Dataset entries
=====

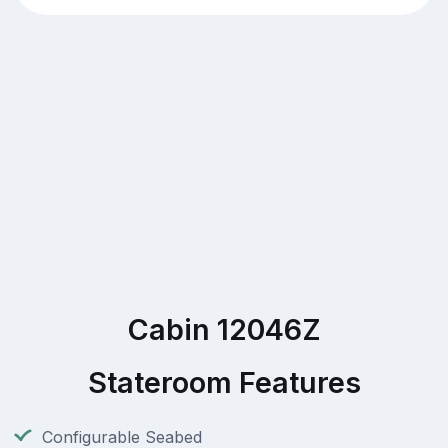
Cabin 12046Z
Stateroom Features
Configurable Seabed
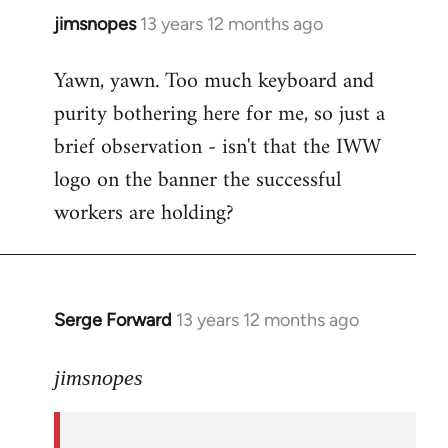
jimsnopes
13 years 12 months ago
In
reply
Yawn, yawn. Too much keyboard and
to
purity bothering here for me, so just a
Welcome
by
brief observation - isn't that the IWW
libcom.org
logo on the banner the successful
workers are holding?
Serge Forward
13 years 12 months ago
In
reply
to
jimsnopes
Welcome
by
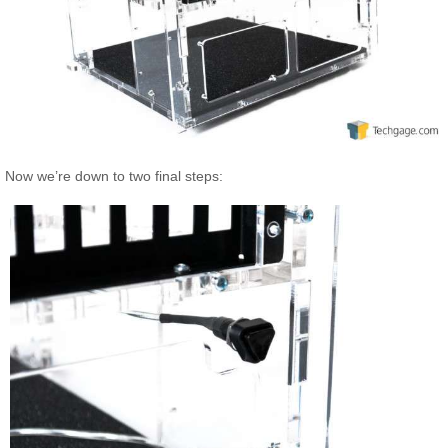
Now we’re down to two final steps:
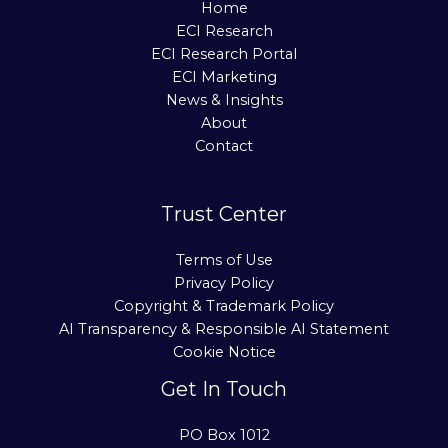
Home
ECI Research
ECI Research Portal
ECI Marketing
News & Insights
About
Contact
Trust Center
Terms of Use
Privacy Policy
Copyright & Trademark Policy
AI Transparency & Responsible AI Statement
Cookie Notice
Get In Touch
PO Box 1012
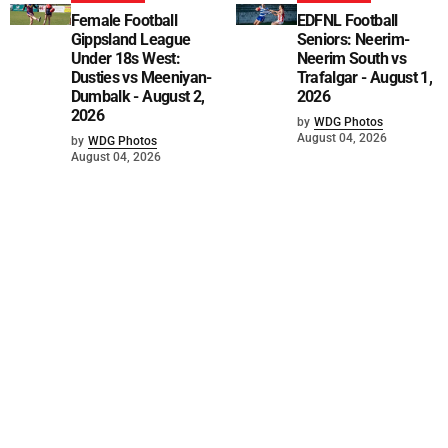
Female Football
EDFNL Football
Gippsland League
Seniors: Neerim-
Under 18s West:
Neerim South vs
Dusties vs Meeniyan-
Trafalgar - August 1,
Dumbalk - August 2,
2026
2026
by
WDG Photos
August 04, 2026
by
WDG Photos
August 04, 2026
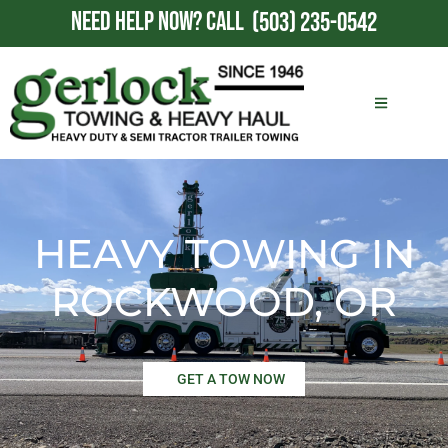
NEED HELP NOW?
CALL
(503) 235-0542
HEAVY TOWING IN
ROCKWOOD, OR
GET A TOW NOW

=====

Every line of the data should be transcribed exactly. Omit the images.

▶ **TASK RESULT**
Cabin 12046Z
Stateroom Features
Configurable Seabed
jimsnopes
13 years 12 months ago
In
reply
Yawn, yawn. Too much keyboard and
to
purity bothering here for me, so just a
Welcome
by
brief observation - isn't that the IWW
libcom.org
logo on the banner the successful
workers are holding?
Serge Forward
13 years 12 months ago
In
reply
to
jimsnopes
Welcome
by
Now we’re down to two final steps:
Home
ECI Research
ECI Research Portal
ECI Marketing
News & Insights
About
Contact
Trust Center
Terms of Use
Privacy Policy
Copyright & Trademark Policy
AI Transparency & Responsible AI Statement
Cookie Notice
Get In Touch
PO Box 1012
Female Football
EDFNL Football
Gippsland League
Seniors: Neerim-
Under 18s West:
Neerim South vs
Dusties vs Meeniyan-
Trafalgar - August 1,
Dumbalk - August 2,
2026
2026
by
WDG Photos
August 04, 2026
by
WDG Photos
August 04, 2026
NEED HELP NOW?
CALL
(503) 235-0542
HEAVY TOWING IN
ROCKWOOD, OR
GET A TOW NOW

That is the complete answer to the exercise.